Mas a carne que crescia por baixo do fino verniz colonizador era tão mais forte do que toda vontade de se ajustar à regra... E compreender isso fez tudo o que ainda lhe cobria virar apenas pó inútil sobre a pele.
E ela se viu nua. E sozinha.
E os cabelos se viram mais fortes do que os das supostas semelhantes de taba. E a boca mais grossa. E a voz mais alta. E as curvas mais acentuadas.
Mas, ao mesmo tempo, na casa do vizinho (que na verdade era o dono da terra toda que contornava sua ilha) suas nuances pareciam demasiado delicadas. E ali ela não era uma semelhante. Ela era apenas uma visita.
E chegou a hora de se entender filha de uma terra-do-meio. Filha da fronteira de terras. Fruto do encontro e da mistura. Do limite. Do entre.
E percebeu que passear sozinhas em terras hostis lhe ajudava a encontrar-se consigo.

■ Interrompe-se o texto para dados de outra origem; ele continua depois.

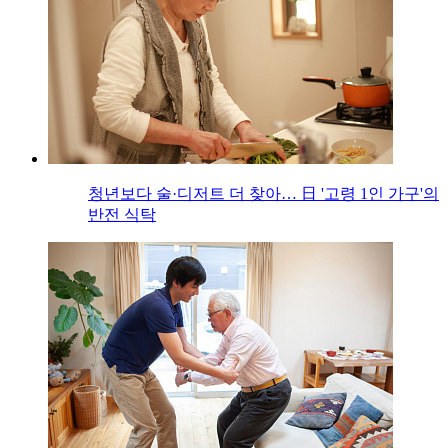
청년보다 술·디저트 더 찾아… 日 '고령 1인 가구'의
반전 식탁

Veio então o sonhado passeio na terra dos ancestrais mais brancos. La Tour Eiffel e redondezas eram desejo ninado por anos. Ela achava que falar a língua e travestir-se em local serviria de algo.
Tolinha...
E essa expedição fez ela conhecer uma dor diferente. Após renegar sutilmente o entorno de sua ilha ela se tornara um ente sem referências de verdade. Ela não poderia nunca se confundir com as locais de pele rosada. Era apenas uma visitante vinda de uma terra sobre a qual nada sabia. Da qual pouco consumia, devaneando ilusões de fazer parte da História dos colonizadores do além-mar.
Essa Bahia que você cita eu não conheço. E esta terra que eu piso agora não me reconhece.
Dor de não ter lugar para se pousar. Planta sem raiz. Estrangeiro sem passado.
Solidão de não ser de lugar nenhum.
(...)
Aprendeu então a ser bicho que leva a casa nas costas porque nem sempre encontrará a porta aberta na terra em que visitar. E para ter sua casa sobre os ombros o primeiro passo era se alimentar de sua própria terra-natal, para trocar pedaços de sua vivência quando visitasse a morada dos outros. Se encher de presentes locais para barganhar em terras estranhas.
O espelho pelo cocar.
E para isso era vital aprender a sua própria morada. E as expedições antropológicas recomeçaram.
Vestes, cabelos, dança, palavras, história, geografias, cores, sons. O que for da terra que pisa desde criança será seu também. Está decidida a costurar pedaços dessa Bahia na sua carne, para acalentar o espírito na visita a solos alheios. Porque ela vai partir um dia, e precisa estar preparada para ser estrangeira por longos tempos novamente.
Se é ou não uma assimilação artificial e forçada de um entorno que nunca consumiu naturalmente, ah! isso é outra história..
Mas o fato é que tem se aplicado no exercício de estender os limites de sua ilha por sobre a terra-Brasil que a cerca desde sempre.